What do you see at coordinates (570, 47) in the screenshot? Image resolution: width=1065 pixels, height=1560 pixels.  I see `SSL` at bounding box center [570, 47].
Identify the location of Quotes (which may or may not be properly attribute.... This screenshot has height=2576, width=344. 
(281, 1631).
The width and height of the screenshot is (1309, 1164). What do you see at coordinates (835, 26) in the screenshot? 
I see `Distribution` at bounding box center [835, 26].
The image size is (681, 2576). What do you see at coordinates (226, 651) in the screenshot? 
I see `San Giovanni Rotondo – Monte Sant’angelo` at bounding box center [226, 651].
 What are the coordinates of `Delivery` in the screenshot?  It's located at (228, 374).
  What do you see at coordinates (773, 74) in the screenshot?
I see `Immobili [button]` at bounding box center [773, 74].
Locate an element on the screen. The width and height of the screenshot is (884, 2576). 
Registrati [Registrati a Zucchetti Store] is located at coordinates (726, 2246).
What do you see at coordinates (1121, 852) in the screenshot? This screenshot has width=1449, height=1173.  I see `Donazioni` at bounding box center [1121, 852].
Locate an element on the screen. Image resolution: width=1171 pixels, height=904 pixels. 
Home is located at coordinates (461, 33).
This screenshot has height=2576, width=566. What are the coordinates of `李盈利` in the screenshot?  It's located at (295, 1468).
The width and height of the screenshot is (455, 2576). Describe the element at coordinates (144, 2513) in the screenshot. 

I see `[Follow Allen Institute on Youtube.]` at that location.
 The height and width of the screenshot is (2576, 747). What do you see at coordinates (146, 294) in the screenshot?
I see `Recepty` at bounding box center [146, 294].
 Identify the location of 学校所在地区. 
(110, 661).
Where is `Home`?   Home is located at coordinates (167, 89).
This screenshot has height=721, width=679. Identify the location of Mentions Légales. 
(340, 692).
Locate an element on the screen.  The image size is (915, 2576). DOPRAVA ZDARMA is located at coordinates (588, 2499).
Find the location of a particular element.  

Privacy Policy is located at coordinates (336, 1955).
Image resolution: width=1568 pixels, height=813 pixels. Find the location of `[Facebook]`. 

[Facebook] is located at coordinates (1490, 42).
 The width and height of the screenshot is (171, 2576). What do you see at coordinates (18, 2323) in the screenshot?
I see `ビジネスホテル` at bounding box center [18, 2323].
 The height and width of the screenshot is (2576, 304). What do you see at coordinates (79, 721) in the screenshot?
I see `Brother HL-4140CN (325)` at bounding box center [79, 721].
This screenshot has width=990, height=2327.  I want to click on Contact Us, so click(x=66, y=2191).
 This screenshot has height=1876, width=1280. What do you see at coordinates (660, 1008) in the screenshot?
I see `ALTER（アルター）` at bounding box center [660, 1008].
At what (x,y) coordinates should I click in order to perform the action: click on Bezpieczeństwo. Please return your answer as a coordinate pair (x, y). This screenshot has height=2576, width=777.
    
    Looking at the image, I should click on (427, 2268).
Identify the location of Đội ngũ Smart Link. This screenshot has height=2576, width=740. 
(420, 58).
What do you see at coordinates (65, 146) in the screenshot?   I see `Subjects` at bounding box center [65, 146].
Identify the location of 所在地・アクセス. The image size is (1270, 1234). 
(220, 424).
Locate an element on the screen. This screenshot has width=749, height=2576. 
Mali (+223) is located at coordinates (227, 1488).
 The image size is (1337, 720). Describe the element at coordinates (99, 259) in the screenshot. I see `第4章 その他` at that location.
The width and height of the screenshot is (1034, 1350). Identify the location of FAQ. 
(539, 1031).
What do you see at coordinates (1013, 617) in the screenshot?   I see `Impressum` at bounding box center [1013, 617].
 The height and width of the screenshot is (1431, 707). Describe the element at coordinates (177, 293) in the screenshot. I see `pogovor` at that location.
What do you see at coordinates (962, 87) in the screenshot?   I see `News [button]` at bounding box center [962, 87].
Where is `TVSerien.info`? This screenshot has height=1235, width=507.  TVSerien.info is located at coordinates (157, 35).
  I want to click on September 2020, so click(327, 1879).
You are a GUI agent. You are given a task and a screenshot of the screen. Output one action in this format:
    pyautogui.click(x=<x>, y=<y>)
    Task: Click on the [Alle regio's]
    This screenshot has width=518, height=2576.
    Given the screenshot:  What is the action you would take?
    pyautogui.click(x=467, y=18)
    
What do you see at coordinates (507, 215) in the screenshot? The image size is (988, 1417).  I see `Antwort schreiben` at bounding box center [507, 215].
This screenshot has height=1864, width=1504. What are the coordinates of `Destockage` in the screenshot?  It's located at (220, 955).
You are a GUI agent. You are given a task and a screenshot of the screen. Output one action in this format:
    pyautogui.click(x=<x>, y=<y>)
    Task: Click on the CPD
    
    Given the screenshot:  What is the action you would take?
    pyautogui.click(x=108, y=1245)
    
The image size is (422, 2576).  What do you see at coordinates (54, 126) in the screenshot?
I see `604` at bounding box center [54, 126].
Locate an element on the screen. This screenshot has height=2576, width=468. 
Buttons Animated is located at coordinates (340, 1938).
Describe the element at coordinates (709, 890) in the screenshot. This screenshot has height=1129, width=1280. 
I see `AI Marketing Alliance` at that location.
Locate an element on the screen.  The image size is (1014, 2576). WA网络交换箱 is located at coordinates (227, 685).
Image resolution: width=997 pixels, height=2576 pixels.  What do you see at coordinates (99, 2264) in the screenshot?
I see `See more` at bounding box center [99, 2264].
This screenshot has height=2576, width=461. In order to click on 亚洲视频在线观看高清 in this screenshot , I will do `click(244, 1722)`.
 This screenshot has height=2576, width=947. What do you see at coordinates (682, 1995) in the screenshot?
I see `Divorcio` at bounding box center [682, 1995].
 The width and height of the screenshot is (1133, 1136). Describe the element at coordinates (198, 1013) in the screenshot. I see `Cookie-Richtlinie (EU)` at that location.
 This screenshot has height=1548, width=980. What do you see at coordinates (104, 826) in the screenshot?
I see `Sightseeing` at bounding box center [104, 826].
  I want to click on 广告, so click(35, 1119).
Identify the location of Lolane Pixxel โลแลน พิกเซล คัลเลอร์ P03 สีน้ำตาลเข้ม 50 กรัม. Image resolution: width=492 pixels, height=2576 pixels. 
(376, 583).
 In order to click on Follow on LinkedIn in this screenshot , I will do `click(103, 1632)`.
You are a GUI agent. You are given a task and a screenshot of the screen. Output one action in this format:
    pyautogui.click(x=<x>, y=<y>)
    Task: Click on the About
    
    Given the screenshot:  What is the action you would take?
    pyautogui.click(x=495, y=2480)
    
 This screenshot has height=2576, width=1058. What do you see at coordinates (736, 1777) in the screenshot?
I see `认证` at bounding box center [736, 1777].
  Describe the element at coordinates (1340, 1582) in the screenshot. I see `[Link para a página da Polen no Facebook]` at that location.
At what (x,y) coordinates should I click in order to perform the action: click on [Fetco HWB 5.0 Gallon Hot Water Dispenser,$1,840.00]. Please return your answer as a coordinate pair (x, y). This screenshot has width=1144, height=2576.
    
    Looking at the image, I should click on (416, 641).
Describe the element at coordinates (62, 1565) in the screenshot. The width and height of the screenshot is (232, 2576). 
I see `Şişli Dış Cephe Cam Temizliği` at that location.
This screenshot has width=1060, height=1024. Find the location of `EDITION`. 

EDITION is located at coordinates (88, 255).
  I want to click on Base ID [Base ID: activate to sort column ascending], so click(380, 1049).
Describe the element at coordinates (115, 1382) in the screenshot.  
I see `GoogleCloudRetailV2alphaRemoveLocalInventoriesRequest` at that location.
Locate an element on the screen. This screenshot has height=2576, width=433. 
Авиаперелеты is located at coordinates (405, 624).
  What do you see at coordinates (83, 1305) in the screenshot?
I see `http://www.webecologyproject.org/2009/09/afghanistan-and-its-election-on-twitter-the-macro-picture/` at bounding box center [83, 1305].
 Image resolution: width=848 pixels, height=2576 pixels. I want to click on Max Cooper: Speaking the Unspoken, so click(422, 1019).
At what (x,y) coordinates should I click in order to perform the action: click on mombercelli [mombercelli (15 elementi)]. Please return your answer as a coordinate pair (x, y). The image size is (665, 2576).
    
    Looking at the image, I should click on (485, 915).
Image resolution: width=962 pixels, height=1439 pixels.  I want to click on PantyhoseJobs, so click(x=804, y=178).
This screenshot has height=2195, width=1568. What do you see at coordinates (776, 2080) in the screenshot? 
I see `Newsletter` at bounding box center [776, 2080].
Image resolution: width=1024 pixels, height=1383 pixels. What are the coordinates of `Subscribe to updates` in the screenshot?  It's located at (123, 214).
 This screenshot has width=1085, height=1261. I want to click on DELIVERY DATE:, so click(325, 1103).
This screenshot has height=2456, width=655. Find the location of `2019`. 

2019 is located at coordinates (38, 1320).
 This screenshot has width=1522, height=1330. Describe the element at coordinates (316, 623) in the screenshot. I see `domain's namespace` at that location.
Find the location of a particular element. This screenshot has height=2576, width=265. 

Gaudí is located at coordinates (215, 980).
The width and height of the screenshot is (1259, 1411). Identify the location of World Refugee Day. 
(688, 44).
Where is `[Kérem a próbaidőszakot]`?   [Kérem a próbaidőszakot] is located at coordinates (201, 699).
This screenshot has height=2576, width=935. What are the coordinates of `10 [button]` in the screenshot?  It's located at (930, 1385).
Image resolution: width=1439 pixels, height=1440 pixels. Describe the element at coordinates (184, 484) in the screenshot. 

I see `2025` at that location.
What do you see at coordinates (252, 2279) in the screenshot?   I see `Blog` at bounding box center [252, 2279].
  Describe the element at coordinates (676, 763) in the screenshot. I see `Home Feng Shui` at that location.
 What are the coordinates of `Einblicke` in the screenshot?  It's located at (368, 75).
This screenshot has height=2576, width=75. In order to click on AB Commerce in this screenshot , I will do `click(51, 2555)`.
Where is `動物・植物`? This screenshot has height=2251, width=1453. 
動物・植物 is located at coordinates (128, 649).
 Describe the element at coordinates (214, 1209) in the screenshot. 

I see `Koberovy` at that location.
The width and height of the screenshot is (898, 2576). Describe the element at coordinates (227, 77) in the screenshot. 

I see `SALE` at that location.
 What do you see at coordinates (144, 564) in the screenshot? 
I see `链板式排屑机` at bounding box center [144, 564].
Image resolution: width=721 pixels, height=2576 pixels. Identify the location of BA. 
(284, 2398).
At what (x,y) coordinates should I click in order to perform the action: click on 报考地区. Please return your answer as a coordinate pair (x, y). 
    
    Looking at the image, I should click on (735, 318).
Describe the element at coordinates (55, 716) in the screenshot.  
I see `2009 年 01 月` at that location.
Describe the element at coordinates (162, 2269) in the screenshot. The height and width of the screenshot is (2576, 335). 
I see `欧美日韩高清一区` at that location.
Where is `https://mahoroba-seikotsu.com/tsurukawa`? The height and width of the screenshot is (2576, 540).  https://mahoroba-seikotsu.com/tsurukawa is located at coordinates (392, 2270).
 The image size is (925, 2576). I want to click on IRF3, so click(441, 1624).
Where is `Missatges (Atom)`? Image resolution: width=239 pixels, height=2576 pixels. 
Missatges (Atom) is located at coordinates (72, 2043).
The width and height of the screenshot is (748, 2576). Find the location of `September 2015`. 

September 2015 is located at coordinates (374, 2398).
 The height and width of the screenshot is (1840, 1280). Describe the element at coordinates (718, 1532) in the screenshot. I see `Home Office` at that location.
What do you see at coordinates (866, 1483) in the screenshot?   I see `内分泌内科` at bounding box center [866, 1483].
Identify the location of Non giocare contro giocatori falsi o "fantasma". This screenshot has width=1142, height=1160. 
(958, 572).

> _EXERCISE OBJECTIVE_: Would you please copy exactly the part of the entries above that begins at the line containing "What do you see at coordinates (252, 2279)" and ends at the line containing "This screenshot has height=2576, width=75.", both lines included?

> _WRITTEN RESPONSE_:
What do you see at coordinates (252, 2279) in the screenshot?   I see `Blog` at bounding box center [252, 2279].
  Describe the element at coordinates (676, 763) in the screenshot. I see `Home Feng Shui` at that location.
 What are the coordinates of `Einblicke` in the screenshot?  It's located at (368, 75).
This screenshot has height=2576, width=75. In order to click on AB Commerce in this screenshot , I will do `click(51, 2555)`.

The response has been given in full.